Page images and extracted text
== == ==

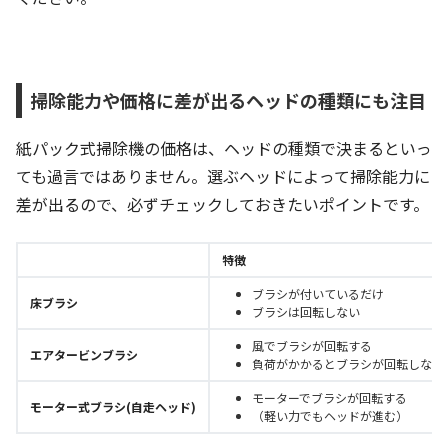
掃除能力や価格に差が出るヘッドの種類にも注目
紙パック式掃除機の価格は、ヘッドの種類で決まるといっ
ても過言ではありません。選ぶヘッドによって掃除能力に
差が出るので、必ずチェックしておきたいポイントです。
特徴
ブラシが付いているだけ
床ブラシ
ブラシは回転しない
風でブラシが回転する
エアタービンブラシ
負荷がかかるとブラシが回転しなく
モーターでブラシが回転する
モーター式ブラシ(自走ヘッド)
（軽い力でもヘッドが進む）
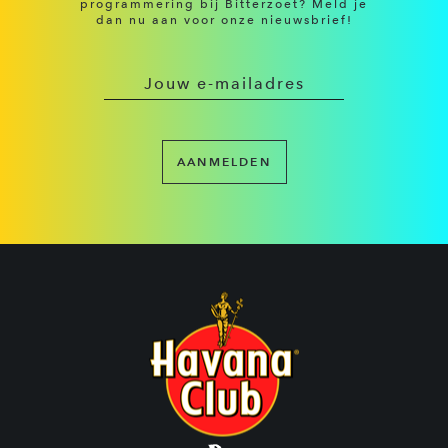
programmering bij Bitterzoet? Meld je
dan nu aan voor onze nieuwsbrief!
AANMELDEN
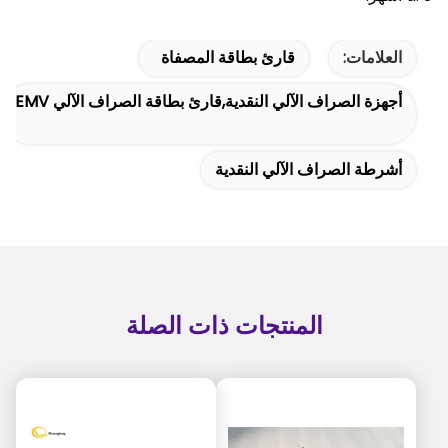
العلامات:
قارئ بطاقة المصفاة
أجهزة الصراف الآلي النقدية,قارئ بطاقة الصراف الآلي EMV
أشرطة الصراف الآلي النقدية
المنتجات ذات الصلة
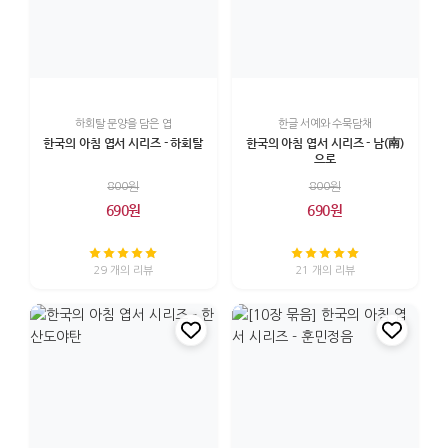
하회탈 문양을 담은 엽
한글 서예와 수묵담채
한국의 아침 엽서 시리즈 - 하회탈
한국의 아침 엽서 시리즈 - 남(南)
으로
800원
800원
690원
690원
29 개의 리뷰
21 개의 리뷰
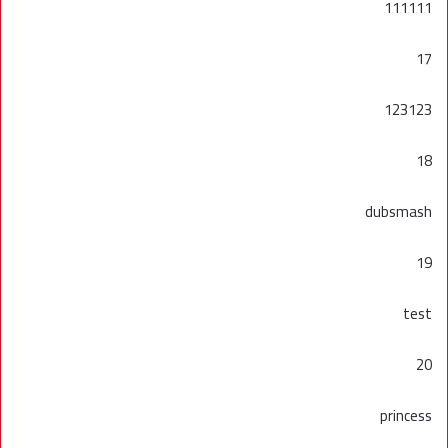
111111
17
123123
18
dubsmash
19
test
20
princess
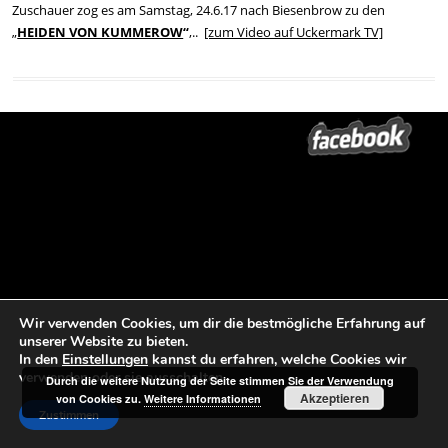
Zuschauer zog es am Samstag, 24.6.17 nach Biesenbrow zu den
„
HEIDEN VON KUMMEROW
“
,..
[zum Video auf Uckermark TV]
Beitrags-Navigation
←
Rheinsberger Premiere HANS-
Fragebogen | Sommertournee
SACHS-SPIELE | MAZ
2017
→
Wir verwenden Cookies, um dir die bestmögliche Erfahrung auf
unserer Website zu bieten.
In den
Einstellungen
kannst du erfahren, welche Cookies wir
verwenden oder sie ausschalten.
Durch die weitere Nutzung der Seite stimmen Sie der Verwendung
Akzeptieren
von Cookies zu.
Weitere Informationen
Zustimmen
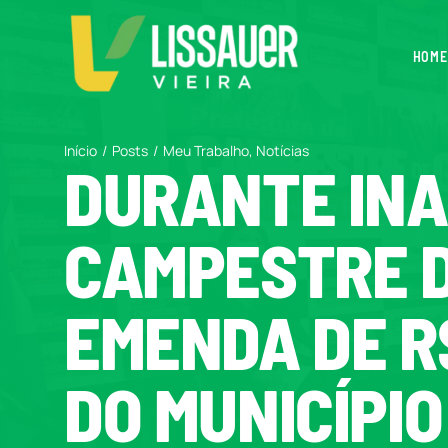
Ir
para
HOME
o
conteúdo
Início
Posts
Meu Trabalho
Notícias
DURANTE INA
CAMPESTRE D
EMENDA DE R
DO MUNICÍPIO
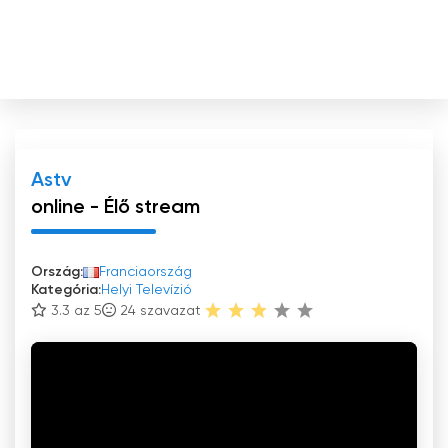
Astv
online - Élő stream
Ország:
Franciaország
Kategória:
Helyi Televízió
3.3 az 5
24
szavazat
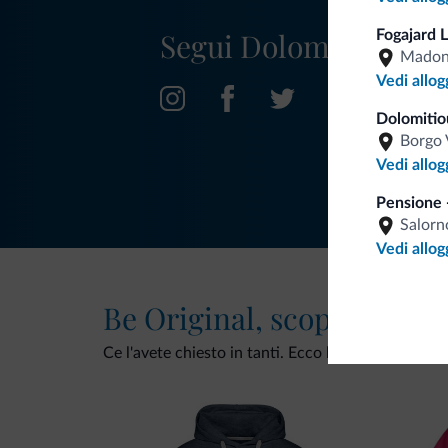
Segui Dolomiti.it
Fogajard 
Madonn
Vedi allog
Dolomitio
Borgo 
Vedi allog
Pensione 
Salorn
Vedi allog
Be Original, scopri la nuo
Ce l'avete chiesto in tanti. Ecco la nuova collezio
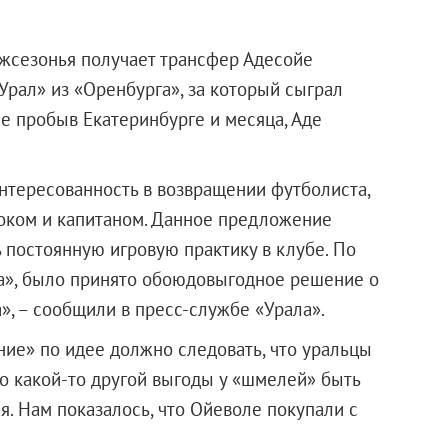
ежсезонья получает трансфер Адесойе
Урал» из «Оренбурга», за который сыграл
не пробыв Екатеринбурге и месяца, Аде
нтересованность в возвращении футболиста,
оком и капитаном. Данное предложение
 постоянную игровую практику в клубе. По
а», было принято обоюдовыгодное решение о
», – сообщили в пресс-службе «Урала».
е» по идее должно следовать, что уральцы
то какой-то другой выгоды у «шмелей» быть
я. Нам показалось, что Ойеволе покупали с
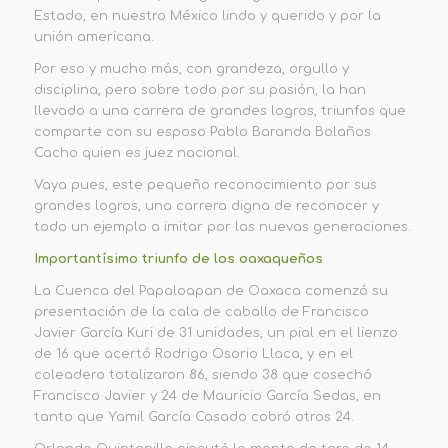
Estado, en nuestro México lindo y querido y por la
unión americana.
Por eso y mucho más, con grandeza, orgullo y
disciplina, pero sobre todo por su pasión, la han
llevado a una carrera de grandes logros, triunfos que
comparte con su esposo Pablo Baranda Bolaños
Cacho quien es juez nacional.
Vaya pues, este pequeño reconocimiento por sus
grandes logros, una carrera digna de reconocer y
todo un ejemplo a imitar por las nuevas generaciones.
Importantísimo triunfo de
los oaxaqueños
La
Cuenca del Papaloapan
de Oaxaca comenzó su
presentación de la cala de caballo de Francisco
Javier García Kuri de 31 unidades, un pial en el lienzo
de 16 que acertó Rodrigo Osorio Llaca, y en el
coleadero totalizaron 86, siendo 38 que cosechó
Francisco Javier y 24 de Mauricio García Sedas, en
tanto que Yamil García Casado cobró otros 24.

== == ==

**EXERCISE PROMPT**
Every line of the data above is to be set down exactly; the pictures are not.

**RESULT OF THIS EXERCISE**
掃除能力や価格に差が出るヘッドの種類にも注目
紙パック式掃除機の価格は、ヘッドの種類で決まるといっ
ても過言ではありません。選ぶヘッドによって掃除能力に
差が出るので、必ずチェックしておきたいポイントです。
特徴
ブラシが付いているだけ
床ブラシ
ブラシは回転しない
風でブラシが回転する
エアタービンブラシ
負荷がかかるとブラシが回転しなく
モーターでブラシが回転する
モーター式ブラシ(自走ヘッド)
（軽い力でもヘッドが進む）
programmering bij Bitterzoet? Meld je
dan nu aan voor onze nieuwsbrief!
AANMELDEN
العلامات:
قارئ بطاقة المصفاة
أجهزة الصراف الآلي النقدية,قارئ بطاقة الصراف الآلي EMV
أشرطة الصراف الآلي النقدية
المنتجات ذات الصلة
하회탈 문양을 담은 엽
한글 서예와 수묵담채
한국의 아침 엽서 시리즈 - 하회탈
한국의 아침 엽서 시리즈 - 남(南)
으로
800원
800원
690원
690원
29 개의 리뷰
21 개의 리뷰
111111
17
123123
18
dubsmash
19
test
20
princess
Zuschauer zog es am Samstag, 24.6.17 nach Biesenbrow zu den
„
HEIDEN VON KUMMEROW
“
,..
[zum Video auf Uckermark TV]
Beitrags-Navigation
←
Rheinsberger Premiere HANS-
Fragebogen | Sommertournee
SACHS-SPIELE | MAZ
2017
→
Wir verwenden Cookies, um dir die bestmögliche Erfahrung auf
unserer Website zu bieten.
In den
Einstellungen
kannst du erfahren, welche Cookies wir
verwenden oder sie ausschalten.
Durch die weitere Nutzung der Seite stimmen Sie der Verwendung
Akzeptieren
von Cookies zu.
Weitere Informationen
Zustimmen
Ir
para
HOME
o
conteúdo
Início
Posts
Meu Trabalho
Notícias
DURANTE INA
CAMPESTRE D
EMENDA DE R
DO MUNICÍPIO
Astv
online - Élő stream
Ország:
Franciaország
Kategória:
Helyi Televízió
3.3 az 5
24
szavazat
Segui Dolomiti.it
Fogajard 
Madonn
Vedi allog
Dolomitio
Borgo 
Vedi allog
Pensione 
Salorn
Vedi allog
Be Original, scopri la nuo
Ce l'avete chiesto in tanti. Ecco la nuova collezio
ежсезонья получает трансфер Адесойе
Урал» из «Оренбурга», за который сыграл
не пробыв Екатеринбурге и месяца, Аде
нтересованность в возвращении футболиста,
оком и капитаном. Данное предложение
 постоянную игровую практику в клубе. По
а», было принято обоюдовыгодное решение о
», – сообщили в пресс-службе «Урала».
е» по идее должно следовать, что уральцы
то какой-то другой выгоды у «шмелей» быть
я. Нам показалось, что Ойеволе покупали с
Estado, en nuestro México lindo y querido y por la
unión americana.
Por eso y mucho más, con grandeza, orgullo y
disciplina, pero sobre todo por su pasión, la han
llevado a una carrera de grandes logros, triunfos que
comparte con su esposo Pablo Baranda Bolaños
Cacho quien es juez nacional.
Vaya pues, este pequeño reconocimiento por sus
grandes logros, una carrera digna de reconocer y
todo un ejemplo a imitar por las nuevas generaciones.
Importantísimo triunfo de
los oaxaqueños
La
Cuenca del Papaloapan
de Oaxaca comenzó su
presentación de la cala de caballo de Francisco
Javier García Kuri de 31 unidades, un pial en el lienzo
de 16 que acertó Rodrigo Osorio Llaca, y en el
coleadero totalizaron 86, siendo 38 que cosechó
Francisco Javier y 24 de Mauricio García Sedas, en
tanto que Yamil García Casado cobró otros 24.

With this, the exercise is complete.